▶ WHAT YOU WILL DO
Please output every record exactly, keeping each line as it is.

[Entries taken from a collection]
==========
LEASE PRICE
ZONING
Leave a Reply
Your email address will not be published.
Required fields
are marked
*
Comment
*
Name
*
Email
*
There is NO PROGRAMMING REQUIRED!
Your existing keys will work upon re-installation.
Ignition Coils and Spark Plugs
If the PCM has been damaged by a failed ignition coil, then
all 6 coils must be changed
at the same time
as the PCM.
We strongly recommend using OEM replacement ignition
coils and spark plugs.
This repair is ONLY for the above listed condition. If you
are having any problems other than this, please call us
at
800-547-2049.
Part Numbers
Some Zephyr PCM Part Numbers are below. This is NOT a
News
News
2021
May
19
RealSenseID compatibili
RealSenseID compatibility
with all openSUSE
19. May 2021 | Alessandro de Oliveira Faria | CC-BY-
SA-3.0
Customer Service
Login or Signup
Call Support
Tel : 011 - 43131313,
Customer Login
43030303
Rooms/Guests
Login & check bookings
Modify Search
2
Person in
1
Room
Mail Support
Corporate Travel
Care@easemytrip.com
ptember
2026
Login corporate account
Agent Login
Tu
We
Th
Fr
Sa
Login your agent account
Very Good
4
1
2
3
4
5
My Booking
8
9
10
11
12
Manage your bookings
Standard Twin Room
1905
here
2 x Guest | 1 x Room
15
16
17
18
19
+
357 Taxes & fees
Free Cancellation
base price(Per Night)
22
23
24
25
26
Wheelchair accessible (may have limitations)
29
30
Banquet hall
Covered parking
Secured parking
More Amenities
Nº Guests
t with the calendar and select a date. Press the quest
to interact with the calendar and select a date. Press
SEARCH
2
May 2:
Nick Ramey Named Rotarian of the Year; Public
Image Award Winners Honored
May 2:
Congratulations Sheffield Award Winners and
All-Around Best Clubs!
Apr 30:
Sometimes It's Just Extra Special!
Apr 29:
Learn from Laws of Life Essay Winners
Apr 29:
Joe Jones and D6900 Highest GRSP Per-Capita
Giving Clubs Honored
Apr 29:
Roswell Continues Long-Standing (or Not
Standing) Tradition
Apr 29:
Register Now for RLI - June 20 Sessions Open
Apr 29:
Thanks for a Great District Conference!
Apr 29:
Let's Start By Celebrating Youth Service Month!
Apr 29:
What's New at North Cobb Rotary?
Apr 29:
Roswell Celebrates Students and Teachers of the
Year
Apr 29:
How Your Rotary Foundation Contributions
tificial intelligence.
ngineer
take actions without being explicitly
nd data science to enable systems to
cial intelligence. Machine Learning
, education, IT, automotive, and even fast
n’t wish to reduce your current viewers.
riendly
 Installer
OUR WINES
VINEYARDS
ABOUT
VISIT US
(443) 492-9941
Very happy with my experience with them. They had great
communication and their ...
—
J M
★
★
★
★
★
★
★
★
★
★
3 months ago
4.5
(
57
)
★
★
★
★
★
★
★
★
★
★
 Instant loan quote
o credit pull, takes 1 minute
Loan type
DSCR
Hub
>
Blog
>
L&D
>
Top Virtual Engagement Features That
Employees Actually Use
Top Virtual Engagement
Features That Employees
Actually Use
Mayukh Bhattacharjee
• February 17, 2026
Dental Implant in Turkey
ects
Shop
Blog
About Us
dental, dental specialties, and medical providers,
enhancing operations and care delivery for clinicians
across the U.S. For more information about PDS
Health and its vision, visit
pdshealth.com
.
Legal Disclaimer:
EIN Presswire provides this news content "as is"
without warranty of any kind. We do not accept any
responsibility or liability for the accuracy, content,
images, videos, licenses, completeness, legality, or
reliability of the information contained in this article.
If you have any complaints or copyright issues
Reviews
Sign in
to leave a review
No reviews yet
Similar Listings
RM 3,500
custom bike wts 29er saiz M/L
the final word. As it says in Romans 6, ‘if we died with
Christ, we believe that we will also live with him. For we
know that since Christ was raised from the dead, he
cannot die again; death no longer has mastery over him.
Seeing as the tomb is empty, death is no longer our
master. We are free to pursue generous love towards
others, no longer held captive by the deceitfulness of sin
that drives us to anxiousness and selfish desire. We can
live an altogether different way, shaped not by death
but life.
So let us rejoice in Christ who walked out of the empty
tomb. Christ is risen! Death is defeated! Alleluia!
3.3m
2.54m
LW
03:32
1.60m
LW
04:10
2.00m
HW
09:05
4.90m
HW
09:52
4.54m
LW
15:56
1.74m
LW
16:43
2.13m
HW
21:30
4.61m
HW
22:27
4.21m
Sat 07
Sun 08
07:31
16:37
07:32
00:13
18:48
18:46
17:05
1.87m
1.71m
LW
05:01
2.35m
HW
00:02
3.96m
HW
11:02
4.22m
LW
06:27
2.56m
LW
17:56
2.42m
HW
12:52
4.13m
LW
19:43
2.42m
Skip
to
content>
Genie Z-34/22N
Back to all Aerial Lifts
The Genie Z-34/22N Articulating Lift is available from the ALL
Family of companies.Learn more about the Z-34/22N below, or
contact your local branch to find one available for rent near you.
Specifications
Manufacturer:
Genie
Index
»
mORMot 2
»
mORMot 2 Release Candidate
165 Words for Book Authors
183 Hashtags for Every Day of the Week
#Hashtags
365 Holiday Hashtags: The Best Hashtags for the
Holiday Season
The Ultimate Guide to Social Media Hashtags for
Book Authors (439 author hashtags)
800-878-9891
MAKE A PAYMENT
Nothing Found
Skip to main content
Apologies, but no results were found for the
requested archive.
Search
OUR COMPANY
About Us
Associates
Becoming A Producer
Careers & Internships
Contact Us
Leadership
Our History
==========
▶ EXERCISE ANSWER
LEASE PRICE
ZONING
Leave a Reply
Your email address will not be published.
Required fields
are marked
*
Comment
*
Name
*
Email
*
There is NO PROGRAMMING REQUIRED!
Your existing keys will work upon re-installation.
Ignition Coils and Spark Plugs
If the PCM has been damaged by a failed ignition coil, then
all 6 coils must be changed
at the same time
as the PCM.
We strongly recommend using OEM replacement ignition
coils and spark plugs.
This repair is ONLY for the above listed condition. If you
are having any problems other than this, please call us
at
800-547-2049.
Part Numbers
Some Zephyr PCM Part Numbers are below. This is NOT a
News
News
2021
May
19
RealSenseID compatibili
RealSenseID compatibility
with all openSUSE
19. May 2021 | Alessandro de Oliveira Faria | CC-BY-
SA-3.0
Customer Service
Login or Signup
Call Support
Tel : 011 - 43131313,
Customer Login
43030303
Rooms/Guests
Login & check bookings
Modify Search
2
Person in
1
Room
Mail Support
Corporate Travel
Care@easemytrip.com
ptember
2026
Login corporate account
Agent Login
Tu
We
Th
Fr
Sa
Login your agent account
Very Good
4
1
2
3
4
5
My Booking
8
9
10
11
12
Manage your bookings
Standard Twin Room
1905
here
2 x Guest | 1 x Room
15
16
17
18
19
+
357 Taxes & fees
Free Cancellation
base price(Per Night)
22
23
24
25
26
Wheelchair accessible (may have limitations)
29
30
Banquet hall
Covered parking
Secured parking
More Amenities
Nº Guests
t with the calendar and select a date. Press the quest
to interact with the calendar and select a date. Press
SEARCH
2
May 2:
Nick Ramey Named Rotarian of the Year; Public
Image Award Winners Honored
May 2:
Congratulations Sheffield Award Winners and
All-Around Best Clubs!
Apr 30:
Sometimes It's Just Extra Special!
Apr 29:
Learn from Laws of Life Essay Winners
Apr 29:
Joe Jones and D6900 Highest GRSP Per-Capita
Giving Clubs Honored
Apr 29:
Roswell Continues Long-Standing (or Not
Standing) Tradition
Apr 29:
Register Now for RLI - June 20 Sessions Open
Apr 29:
Thanks for a Great District Conference!
Apr 29:
Let's Start By Celebrating Youth Service Month!
Apr 29:
What's New at North Cobb Rotary?
Apr 29:
Roswell Celebrates Students and Teachers of the
Year
Apr 29:
How Your Rotary Foundation Contributions
tificial intelligence.
ngineer
take actions without being explicitly
nd data science to enable systems to
cial intelligence. Machine Learning
, education, IT, automotive, and even fast
n’t wish to reduce your current viewers.
riendly
 Installer
OUR WINES
VINEYARDS
ABOUT
VISIT US
(443) 492-9941
Very happy with my experience with them. They had great
communication and their ...
—
J M
★
★
★
★
★
★
★
★
★
★
3 months ago
4.5
(
57
)
★
★
★
★
★
★
★
★
★
★
 Instant loan quote
o credit pull, takes 1 minute
Loan type
DSCR
Hub
>
Blog
>
L&D
>
Top Virtual Engagement Features That
Employees Actually Use
Top Virtual Engagement
Features That Employees
Actually Use
Mayukh Bhattacharjee
• February 17, 2026
Dental Implant in Turkey
ects
Shop
Blog
About Us
dental, dental specialties, and medical providers,
enhancing operations and care delivery for clinicians
across the U.S. For more information about PDS
Health and its vision, visit
pdshealth.com
.
Legal Disclaimer:
EIN Presswire provides this news content "as is"
without warranty of any kind. We do not accept any
responsibility or liability for the accuracy, content,
images, videos, licenses, completeness, legality, or
reliability of the information contained in this article.
If you have any complaints or copyright issues
Reviews
Sign in
to leave a review
No reviews yet
Similar Listings
RM 3,500
custom bike wts 29er saiz M/L
the final word. As it says in Romans 6, ‘if we died with
Christ, we believe that we will also live with him. For we
know that since Christ was raised from the dead, he
cannot die again; death no longer has mastery over him.
Seeing as the tomb is empty, death is no longer our
master. We are free to pursue generous love towards
others, no longer held captive by the deceitfulness of sin
that drives us to anxiousness and selfish desire. We can
live an altogether different way, shaped not by death
but life.
So let us rejoice in Christ who walked out of the empty
tomb. Christ is risen! Death is defeated! Alleluia!
3.3m
2.54m
LW
03:32
1.60m
LW
04:10
2.00m
HW
09:05
4.90m
HW
09:52
4.54m
LW
15:56
1.74m
LW
16:43
2.13m
HW
21:30
4.61m
HW
22:27
4.21m
Sat 07
Sun 08
07:31
16:37
07:32
00:13
18:48
18:46
17:05
1.87m
1.71m
LW
05:01
2.35m
HW
00:02
3.96m
HW
11:02
4.22m
LW
06:27
2.56m
LW
17:56
2.42m
HW
12:52
4.13m
LW
19:43
2.42m
Skip
to
content>
Genie Z-34/22N
Back to all Aerial Lifts
The Genie Z-34/22N Articulating Lift is available from the ALL
Family of companies.Learn more about the Z-34/22N below, or
contact your local branch to find one available for rent near you.
Specifications
Manufacturer:
Genie
Index
»
mORMot 2
»
mORMot 2 Release Candidate
165 Words for Book Authors
183 Hashtags for Every Day of the Week
#Hashtags
365 Holiday Hashtags: The Best Hashtags for the
Holiday Season
The Ultimate Guide to Social Media Hashtags for
Book Authors (439 author hashtags)
800-878-9891
MAKE A PAYMENT
Nothing Found
Skip to main content
Apologies, but no results were found for the
requested archive.
Search
OUR COMPANY
About Us
Associates
Becoming A Producer
Careers & Internships
Contact Us
Leadership
Our History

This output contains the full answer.